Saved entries
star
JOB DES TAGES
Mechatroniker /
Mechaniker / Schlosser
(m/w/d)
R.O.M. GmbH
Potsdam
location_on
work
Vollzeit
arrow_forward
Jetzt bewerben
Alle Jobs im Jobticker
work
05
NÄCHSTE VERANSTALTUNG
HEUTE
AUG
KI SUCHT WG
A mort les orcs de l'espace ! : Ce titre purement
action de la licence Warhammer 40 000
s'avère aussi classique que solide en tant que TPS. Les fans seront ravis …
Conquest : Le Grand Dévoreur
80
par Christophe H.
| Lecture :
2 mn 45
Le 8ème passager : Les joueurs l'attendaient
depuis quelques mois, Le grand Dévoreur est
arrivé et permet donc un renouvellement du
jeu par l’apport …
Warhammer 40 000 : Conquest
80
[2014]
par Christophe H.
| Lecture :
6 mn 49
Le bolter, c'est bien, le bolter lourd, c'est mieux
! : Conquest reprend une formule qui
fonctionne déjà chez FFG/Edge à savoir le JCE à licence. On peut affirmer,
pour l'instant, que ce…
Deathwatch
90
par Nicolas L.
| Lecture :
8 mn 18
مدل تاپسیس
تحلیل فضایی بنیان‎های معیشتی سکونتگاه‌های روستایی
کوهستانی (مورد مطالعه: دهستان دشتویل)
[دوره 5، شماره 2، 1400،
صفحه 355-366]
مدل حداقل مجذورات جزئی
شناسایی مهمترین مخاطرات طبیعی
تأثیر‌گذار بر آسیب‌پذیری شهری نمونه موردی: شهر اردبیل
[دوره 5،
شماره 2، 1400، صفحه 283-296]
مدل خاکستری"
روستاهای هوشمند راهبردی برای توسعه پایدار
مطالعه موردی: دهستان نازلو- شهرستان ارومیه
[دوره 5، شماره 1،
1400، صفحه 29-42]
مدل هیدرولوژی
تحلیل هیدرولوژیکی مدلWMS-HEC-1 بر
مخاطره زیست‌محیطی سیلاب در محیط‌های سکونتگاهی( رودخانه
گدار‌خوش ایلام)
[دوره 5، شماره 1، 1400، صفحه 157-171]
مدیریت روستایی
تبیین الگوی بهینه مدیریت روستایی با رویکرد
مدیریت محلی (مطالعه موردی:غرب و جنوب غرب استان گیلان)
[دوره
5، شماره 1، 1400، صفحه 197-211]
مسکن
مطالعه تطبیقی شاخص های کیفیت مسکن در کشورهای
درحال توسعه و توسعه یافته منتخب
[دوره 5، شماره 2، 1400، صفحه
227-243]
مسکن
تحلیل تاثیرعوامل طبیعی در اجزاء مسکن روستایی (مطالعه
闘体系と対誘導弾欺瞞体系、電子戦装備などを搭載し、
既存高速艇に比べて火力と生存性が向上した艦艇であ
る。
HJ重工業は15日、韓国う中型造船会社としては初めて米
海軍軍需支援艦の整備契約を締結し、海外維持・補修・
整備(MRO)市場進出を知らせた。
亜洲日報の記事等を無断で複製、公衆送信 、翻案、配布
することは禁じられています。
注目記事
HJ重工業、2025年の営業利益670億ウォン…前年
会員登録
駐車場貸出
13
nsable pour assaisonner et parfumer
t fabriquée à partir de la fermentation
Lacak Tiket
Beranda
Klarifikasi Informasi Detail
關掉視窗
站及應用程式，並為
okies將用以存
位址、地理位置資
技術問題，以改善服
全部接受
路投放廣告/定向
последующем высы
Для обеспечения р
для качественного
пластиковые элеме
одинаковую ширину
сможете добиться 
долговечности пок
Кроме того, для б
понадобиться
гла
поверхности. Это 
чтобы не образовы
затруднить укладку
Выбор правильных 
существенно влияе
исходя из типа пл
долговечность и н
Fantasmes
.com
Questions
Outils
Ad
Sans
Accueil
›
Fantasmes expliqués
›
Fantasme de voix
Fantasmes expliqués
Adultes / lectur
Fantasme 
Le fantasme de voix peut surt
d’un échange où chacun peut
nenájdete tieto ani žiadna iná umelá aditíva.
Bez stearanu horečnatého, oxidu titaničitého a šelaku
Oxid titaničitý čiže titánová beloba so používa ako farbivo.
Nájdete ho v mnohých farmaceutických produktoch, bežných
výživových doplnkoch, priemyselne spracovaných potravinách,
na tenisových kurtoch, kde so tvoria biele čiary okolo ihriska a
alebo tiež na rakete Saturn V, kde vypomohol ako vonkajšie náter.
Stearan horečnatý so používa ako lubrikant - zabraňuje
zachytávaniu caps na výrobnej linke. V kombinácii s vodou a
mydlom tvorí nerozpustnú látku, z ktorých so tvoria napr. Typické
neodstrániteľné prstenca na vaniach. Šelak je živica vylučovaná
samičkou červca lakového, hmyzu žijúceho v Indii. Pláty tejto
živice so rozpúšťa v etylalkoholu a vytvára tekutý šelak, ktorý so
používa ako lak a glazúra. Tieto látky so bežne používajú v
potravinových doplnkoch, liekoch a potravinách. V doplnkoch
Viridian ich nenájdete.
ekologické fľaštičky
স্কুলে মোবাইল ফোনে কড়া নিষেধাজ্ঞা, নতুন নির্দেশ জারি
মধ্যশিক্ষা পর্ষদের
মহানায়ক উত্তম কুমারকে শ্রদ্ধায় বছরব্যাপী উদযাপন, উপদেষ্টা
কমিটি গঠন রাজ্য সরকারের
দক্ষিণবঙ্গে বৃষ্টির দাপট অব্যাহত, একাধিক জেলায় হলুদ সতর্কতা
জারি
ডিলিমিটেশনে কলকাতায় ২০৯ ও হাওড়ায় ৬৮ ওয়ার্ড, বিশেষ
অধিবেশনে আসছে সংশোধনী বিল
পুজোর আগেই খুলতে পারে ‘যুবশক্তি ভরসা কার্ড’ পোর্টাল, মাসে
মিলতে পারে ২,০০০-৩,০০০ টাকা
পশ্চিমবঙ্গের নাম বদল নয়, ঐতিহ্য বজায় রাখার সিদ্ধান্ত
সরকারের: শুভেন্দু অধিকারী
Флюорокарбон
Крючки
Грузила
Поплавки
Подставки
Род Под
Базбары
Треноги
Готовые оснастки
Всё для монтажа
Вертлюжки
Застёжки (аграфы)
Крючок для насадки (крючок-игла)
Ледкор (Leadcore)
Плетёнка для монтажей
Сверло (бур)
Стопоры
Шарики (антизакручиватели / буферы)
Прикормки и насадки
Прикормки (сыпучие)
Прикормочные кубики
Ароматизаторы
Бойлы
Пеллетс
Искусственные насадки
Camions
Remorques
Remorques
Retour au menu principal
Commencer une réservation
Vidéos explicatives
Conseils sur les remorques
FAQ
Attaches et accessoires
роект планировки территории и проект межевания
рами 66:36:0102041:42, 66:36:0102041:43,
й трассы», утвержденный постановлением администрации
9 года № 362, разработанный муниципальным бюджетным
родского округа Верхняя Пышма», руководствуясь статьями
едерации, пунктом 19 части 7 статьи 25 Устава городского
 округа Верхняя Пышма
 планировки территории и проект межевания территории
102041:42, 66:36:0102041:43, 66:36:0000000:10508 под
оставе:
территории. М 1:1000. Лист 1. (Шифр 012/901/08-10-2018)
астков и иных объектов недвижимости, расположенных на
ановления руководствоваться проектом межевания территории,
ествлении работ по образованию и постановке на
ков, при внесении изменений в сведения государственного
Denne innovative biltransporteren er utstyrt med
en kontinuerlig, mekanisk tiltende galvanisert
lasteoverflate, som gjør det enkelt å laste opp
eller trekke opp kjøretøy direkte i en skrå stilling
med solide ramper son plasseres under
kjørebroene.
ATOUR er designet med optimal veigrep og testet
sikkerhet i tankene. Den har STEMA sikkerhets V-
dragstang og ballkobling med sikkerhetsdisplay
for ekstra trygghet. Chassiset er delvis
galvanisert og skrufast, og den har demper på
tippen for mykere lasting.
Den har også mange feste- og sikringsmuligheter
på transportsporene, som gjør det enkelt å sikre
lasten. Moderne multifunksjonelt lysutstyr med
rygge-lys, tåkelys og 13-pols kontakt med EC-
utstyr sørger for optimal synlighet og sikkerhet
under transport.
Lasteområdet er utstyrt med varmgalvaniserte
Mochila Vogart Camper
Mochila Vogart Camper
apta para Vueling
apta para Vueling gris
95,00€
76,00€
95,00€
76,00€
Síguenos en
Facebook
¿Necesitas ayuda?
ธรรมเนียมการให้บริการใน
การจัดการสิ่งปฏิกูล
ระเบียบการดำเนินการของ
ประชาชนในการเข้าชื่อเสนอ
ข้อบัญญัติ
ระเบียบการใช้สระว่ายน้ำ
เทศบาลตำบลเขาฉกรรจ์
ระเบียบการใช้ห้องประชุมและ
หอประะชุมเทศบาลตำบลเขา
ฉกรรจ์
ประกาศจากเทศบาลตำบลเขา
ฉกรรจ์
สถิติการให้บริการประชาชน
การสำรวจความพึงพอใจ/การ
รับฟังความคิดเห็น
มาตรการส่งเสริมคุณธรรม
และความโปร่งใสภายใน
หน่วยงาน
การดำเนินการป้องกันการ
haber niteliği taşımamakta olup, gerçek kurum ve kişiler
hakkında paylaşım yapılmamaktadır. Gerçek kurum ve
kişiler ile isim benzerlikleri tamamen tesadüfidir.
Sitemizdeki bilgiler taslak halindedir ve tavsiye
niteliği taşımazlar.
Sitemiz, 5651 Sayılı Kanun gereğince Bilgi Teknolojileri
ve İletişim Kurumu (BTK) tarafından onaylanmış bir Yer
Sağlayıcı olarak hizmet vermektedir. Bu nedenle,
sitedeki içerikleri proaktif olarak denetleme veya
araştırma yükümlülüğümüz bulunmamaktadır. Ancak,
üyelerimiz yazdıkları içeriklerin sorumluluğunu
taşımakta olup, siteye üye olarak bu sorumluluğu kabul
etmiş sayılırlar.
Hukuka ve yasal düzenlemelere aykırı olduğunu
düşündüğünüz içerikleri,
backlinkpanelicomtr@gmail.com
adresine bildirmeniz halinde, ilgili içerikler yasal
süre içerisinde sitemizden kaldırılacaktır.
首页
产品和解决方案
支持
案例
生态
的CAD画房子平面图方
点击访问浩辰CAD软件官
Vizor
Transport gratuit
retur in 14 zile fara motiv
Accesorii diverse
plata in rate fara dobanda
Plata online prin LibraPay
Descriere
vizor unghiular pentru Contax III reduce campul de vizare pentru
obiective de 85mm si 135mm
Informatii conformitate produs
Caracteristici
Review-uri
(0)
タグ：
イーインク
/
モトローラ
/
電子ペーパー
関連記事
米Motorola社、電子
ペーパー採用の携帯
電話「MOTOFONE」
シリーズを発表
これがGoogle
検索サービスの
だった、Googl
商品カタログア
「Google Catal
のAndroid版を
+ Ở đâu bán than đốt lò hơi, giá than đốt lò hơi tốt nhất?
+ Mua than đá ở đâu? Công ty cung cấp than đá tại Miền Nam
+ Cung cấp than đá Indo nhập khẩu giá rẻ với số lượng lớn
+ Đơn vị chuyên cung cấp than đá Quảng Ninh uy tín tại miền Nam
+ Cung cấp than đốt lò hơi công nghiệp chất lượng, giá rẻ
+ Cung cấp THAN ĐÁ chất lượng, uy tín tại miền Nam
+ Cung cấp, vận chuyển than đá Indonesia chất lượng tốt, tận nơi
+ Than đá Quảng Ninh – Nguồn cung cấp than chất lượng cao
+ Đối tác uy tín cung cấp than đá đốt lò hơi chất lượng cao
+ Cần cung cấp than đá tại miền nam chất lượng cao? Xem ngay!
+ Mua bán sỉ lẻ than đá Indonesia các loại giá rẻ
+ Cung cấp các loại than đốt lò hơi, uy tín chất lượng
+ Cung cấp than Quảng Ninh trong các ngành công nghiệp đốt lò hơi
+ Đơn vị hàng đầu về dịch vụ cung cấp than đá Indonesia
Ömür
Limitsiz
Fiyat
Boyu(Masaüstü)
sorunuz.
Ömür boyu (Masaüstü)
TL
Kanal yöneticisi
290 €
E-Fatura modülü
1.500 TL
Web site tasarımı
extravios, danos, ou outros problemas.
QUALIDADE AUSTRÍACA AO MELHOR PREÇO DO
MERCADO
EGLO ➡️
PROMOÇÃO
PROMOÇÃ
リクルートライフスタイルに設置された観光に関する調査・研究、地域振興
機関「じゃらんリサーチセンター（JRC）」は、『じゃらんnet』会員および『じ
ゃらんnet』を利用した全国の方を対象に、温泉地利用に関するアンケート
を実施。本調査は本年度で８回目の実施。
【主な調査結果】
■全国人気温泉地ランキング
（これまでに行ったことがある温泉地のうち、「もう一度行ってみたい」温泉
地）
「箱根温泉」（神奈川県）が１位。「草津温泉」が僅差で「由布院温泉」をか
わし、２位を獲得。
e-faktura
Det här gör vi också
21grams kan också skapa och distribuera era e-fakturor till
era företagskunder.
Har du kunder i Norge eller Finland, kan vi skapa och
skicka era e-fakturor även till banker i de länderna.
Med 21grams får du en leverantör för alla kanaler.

● INSTRUCTIONS FOR THE TASK
Each line above that contains the string "Quảng" should be copied.

● ANSWER TO THIS PROBLEM
+ Đơn vị chuyên cung cấp than đá Quảng Ninh uy tín tại miền Nam
+ Than đá Quảng Ninh – Nguồn cung cấp than chất lượng cao
+ Cung cấp than Quảng Ninh trong các ngành công nghiệp đốt lò hơi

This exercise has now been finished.